Smooth estimators of rho(z) were proposed by Baddeley and Turner (2005) and Baddeley et al (2012). Similar estimators were proposed by Guan (2008) and in the literature on relative distributions (Handcock and Morris, 1999).

The estimated function rho(z) will be a smooth function of z.

The smooth estimation procedure involves computing several density estimates and combining them. The algorithm used to compute density estimates is determined by `smoother`:

• If `smoother="kernel"`, the smoothing procedure is based on fixed-bandwidth kernel density estimation, performed by `density.default`.

• If `smoother="local"`, the smoothing procedure is based on local likelihood density estimation, performed by `locfit::locfit`.

The argument `method` determines how the density estimates will be combined to obtain an estimate of rho(z):

• If `method="ratio"`, then rho(z) is estimated by the ratio of two density estimates, The numerator is a (rescaled) density estimate obtained by smoothing the values Z(y[i]) of the covariate Z observed at the data points y[i]. The denominator is a density estimate of the reference distribution of Z. See Baddeley et al (2012), equation (8).
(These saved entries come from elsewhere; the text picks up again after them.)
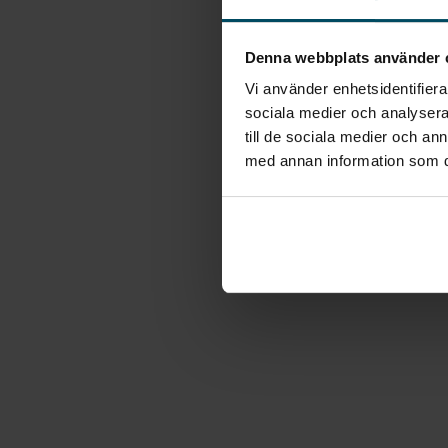
Denna webbplats använder 
Vi använder enhetsidentifierar
sociala medier och analysera 
till de sociala medier och a
med annan information som du 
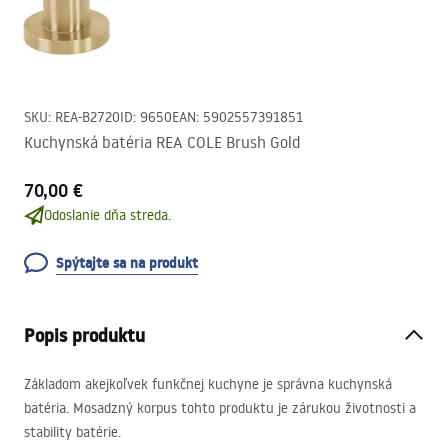
SKU
:
REA-B2720
ID
:
9650
EAN
:
5902557391851
Kuchynská batéria REA COLE Brush Gold
70,00 €
Odoslanie dňa streda.
Spýtajte sa na produkt
Popis produktu
Základom akejkoľvek funkčnej kuchyne je správna kuchynská
batéria. Mosadzný korpus tohto produktu je zárukou životnosti a
stability batérie.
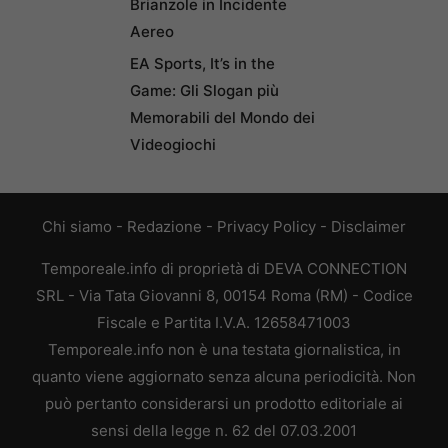
Brianzole in Incidente
Aereo
EA Sports, It’s in the
Game: Gli Slogan più
Memorabili del Mondo dei
Videogiochi
Chi siamo
-
Redazione
-
Privacy Policy
-
Disclaimer
Temporeale.info di proprietà di DEVA CONNECTION
SRL - Via Tata Giovanni 8, 00154 Roma (RM) - Codice
Fiscale e Partita I.V.A. 12658471003
Temporeale.info non è una testata giornalistica, in
quanto viene aggiornato senza alcuna periodicità. Non
può pertanto considerarsi un prodotto editoriale ai
sensi della legge n. 62 del 07.03.2001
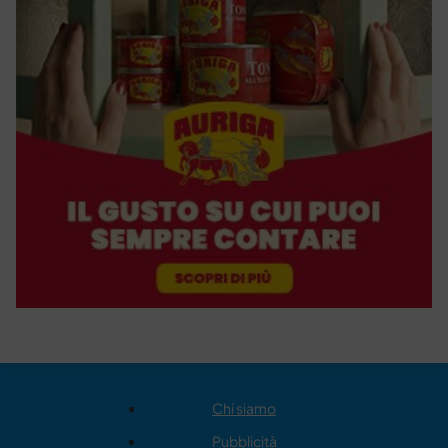
Chi siamo
Pubblicità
This is similar but not identical to an estimator proposed by Guan (2008).

• If `method="reweight"`, then rho(z) is estimated by applying density estimation to the values Z(y[i]) of the covariate Z observed at the data points y[i], with weights inversely proportional to the reference density of Z. See Baddeley et al (2012), equation (9).

• If `method="transform"`, the smoothing method is variable-bandwidth kernel smoothing, implemented by applying the Probability Integral Transform to the covariate values, yielding values in the range 0 to 1, then applying edge-corrected density estimation on the interval [0,1], and back-transforming. See Baddeley et al (2012), equation (10).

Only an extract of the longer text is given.